**Information given**
● ● ● ● ●
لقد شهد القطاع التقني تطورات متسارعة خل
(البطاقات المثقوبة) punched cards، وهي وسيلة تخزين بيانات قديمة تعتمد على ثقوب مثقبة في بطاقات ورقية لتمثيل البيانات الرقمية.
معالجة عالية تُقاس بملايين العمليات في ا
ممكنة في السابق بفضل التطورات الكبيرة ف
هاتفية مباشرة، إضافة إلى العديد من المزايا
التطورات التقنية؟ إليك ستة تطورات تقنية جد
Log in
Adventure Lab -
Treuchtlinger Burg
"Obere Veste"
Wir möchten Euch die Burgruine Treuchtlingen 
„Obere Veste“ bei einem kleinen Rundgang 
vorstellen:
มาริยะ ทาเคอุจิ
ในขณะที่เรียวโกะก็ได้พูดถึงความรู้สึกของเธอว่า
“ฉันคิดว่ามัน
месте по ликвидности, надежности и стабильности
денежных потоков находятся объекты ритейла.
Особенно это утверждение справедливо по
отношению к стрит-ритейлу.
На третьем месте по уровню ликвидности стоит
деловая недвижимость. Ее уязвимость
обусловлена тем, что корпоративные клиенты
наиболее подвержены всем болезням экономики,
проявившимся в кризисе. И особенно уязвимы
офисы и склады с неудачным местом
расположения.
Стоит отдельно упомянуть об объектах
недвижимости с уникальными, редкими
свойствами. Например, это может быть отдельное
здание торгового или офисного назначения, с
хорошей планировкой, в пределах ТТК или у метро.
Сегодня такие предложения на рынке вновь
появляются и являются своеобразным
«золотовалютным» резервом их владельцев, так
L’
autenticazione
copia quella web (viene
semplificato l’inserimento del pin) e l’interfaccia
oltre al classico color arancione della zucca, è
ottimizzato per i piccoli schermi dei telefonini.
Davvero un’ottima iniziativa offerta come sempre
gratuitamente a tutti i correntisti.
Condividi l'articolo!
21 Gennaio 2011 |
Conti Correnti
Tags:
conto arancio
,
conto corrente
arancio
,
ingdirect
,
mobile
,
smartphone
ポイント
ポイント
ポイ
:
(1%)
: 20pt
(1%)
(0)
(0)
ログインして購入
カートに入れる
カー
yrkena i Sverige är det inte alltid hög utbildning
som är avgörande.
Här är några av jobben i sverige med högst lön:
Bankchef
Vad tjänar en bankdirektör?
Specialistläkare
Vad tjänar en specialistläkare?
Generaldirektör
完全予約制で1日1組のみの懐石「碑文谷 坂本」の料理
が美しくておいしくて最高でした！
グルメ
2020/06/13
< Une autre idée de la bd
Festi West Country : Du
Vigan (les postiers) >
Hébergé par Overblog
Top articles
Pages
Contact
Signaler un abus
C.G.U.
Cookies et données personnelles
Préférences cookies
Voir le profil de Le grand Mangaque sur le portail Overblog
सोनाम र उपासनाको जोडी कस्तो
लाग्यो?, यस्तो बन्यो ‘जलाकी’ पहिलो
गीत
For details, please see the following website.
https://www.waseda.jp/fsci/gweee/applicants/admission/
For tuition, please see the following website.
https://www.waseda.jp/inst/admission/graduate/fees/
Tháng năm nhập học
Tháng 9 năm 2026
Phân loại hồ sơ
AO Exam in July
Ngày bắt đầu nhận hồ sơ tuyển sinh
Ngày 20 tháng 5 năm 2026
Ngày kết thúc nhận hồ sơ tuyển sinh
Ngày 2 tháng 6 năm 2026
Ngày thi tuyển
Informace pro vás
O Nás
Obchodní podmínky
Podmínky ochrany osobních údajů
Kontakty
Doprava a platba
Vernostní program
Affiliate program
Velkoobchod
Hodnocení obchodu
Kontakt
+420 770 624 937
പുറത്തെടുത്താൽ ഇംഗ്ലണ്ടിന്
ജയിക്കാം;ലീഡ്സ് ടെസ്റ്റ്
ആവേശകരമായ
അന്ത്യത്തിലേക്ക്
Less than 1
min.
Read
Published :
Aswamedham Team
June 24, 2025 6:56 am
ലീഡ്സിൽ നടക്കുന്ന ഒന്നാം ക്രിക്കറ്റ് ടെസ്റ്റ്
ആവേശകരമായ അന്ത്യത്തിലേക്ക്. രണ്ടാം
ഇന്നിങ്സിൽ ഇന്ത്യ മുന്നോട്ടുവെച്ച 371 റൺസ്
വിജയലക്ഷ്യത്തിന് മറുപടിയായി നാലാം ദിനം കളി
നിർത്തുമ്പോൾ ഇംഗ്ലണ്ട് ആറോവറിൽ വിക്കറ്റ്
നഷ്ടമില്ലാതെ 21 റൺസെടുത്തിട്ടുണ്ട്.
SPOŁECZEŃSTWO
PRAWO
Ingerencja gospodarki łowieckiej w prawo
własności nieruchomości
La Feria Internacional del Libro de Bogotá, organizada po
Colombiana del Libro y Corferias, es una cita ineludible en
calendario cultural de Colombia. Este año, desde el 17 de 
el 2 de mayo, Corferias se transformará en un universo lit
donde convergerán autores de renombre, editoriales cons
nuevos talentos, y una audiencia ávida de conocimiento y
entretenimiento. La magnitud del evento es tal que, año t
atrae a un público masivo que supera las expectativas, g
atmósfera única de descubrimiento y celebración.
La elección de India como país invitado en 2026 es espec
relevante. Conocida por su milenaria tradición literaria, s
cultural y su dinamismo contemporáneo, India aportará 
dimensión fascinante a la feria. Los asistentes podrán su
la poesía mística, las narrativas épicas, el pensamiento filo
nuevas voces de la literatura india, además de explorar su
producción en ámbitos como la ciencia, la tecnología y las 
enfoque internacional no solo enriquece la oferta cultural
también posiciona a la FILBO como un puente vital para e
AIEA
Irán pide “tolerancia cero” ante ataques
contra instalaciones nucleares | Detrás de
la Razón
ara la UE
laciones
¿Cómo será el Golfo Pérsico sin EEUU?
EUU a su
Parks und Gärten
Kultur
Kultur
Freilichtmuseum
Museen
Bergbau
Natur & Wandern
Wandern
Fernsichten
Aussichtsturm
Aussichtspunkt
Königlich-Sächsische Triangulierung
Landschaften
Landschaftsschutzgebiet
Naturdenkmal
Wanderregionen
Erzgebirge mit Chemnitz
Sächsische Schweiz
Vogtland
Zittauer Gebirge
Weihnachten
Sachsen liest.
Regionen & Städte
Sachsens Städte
● ● ● ● ●
**Aim of the exercise**
From the records, copy every line that has the string "Ngày" in it.

**Response for this exercise**
Ngày bắt đầu nhận hồ sơ tuyển sinh
Ngày 20 tháng 5 năm 2026
Ngày kết thúc nhận hồ sơ tuyển sinh
Ngày 2 tháng 6 năm 2026
Ngày thi tuyển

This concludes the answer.